WCB provides premium relief to support economic recovery
Regina, Sask., Oct. 29, 2020 – On Oct. 28, the Saskatchewan Workers’ Compensation Board (WCB) announced there will be a board level hold on the 2021 average employer premium rate. Because of the economic impacts of the ongoing COVID-19 pandemic, the WCB is proposing to hold its 2021 preliminary average premium rate at $1.17 per hundred dollars of payroll – the same rate as 2020. The announcement was made Oct. 28 at the WCB’s annual preliminary rate information meeting teleconference with Saskatchewan employers, workers and stakeholders.
“The two key drivers of the premium rate are claims costs and payroll. Claims costs are historically on the rise and, due to COVID-19 in 2020, payroll is down in Saskatchewan, similar to most other provinces,” said the WCB’s CEO Phil Germain. “With certain industries, employers and workers dealing with the financial stress associated with COVID-19, the board has looked at how to help employers manage the ongoing impact of the COVID-19 pandemic and keep this economy moving forward. To do this, we are proposing to hold the 2021 average rate.”
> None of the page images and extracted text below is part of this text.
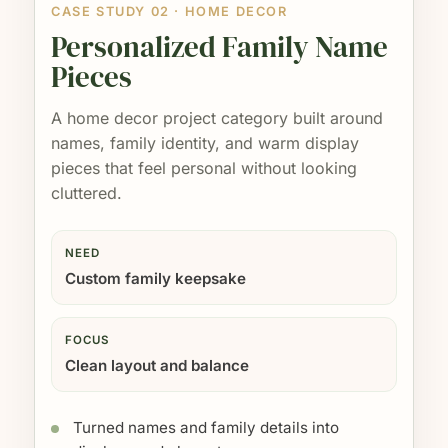
CASE STUDY 02 · HOME DECOR
Personalized Family Name
Pieces
A home decor project category built around
names, family identity, and warm display
pieces that feel personal without looking
cluttered.
NEED
Custom family keepsake
FOCUS
Clean layout and balance
Turned names and family details into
Under the WCB’s rate model, the WCB calculated the 2021 average preliminary required rate to be $1.23 per hundred dollars of payroll without the board level hold. The increase is partially because of the economic slowdown caused by COVID-19 and an increase in compensation and health-care costs. Given the level of uncertainty surrounding the future of the pandemic, the WCB is proposing a hold for 2021 and won’t pass those costs onto employers. By holding the rate at $1.17, the WCB will save employers approximately $13.4 million in 2021 premiums. The premiums collected are not expected to cover estimated costs in 2021, which will result in a loss from operations and reduce the Injury Fund. “The 2021 hold on the average premium rate is temporary and employers should expect rate increases in the future, as early as 2022,” said Germain. “Projecting payroll and costs for 2021 was challenging. The forecasting process developed post-pandemic projections based on pre-pandemic experiences. The board is financially sound to absorb the cost increases in 2021, but cannot continue this practice in future years.”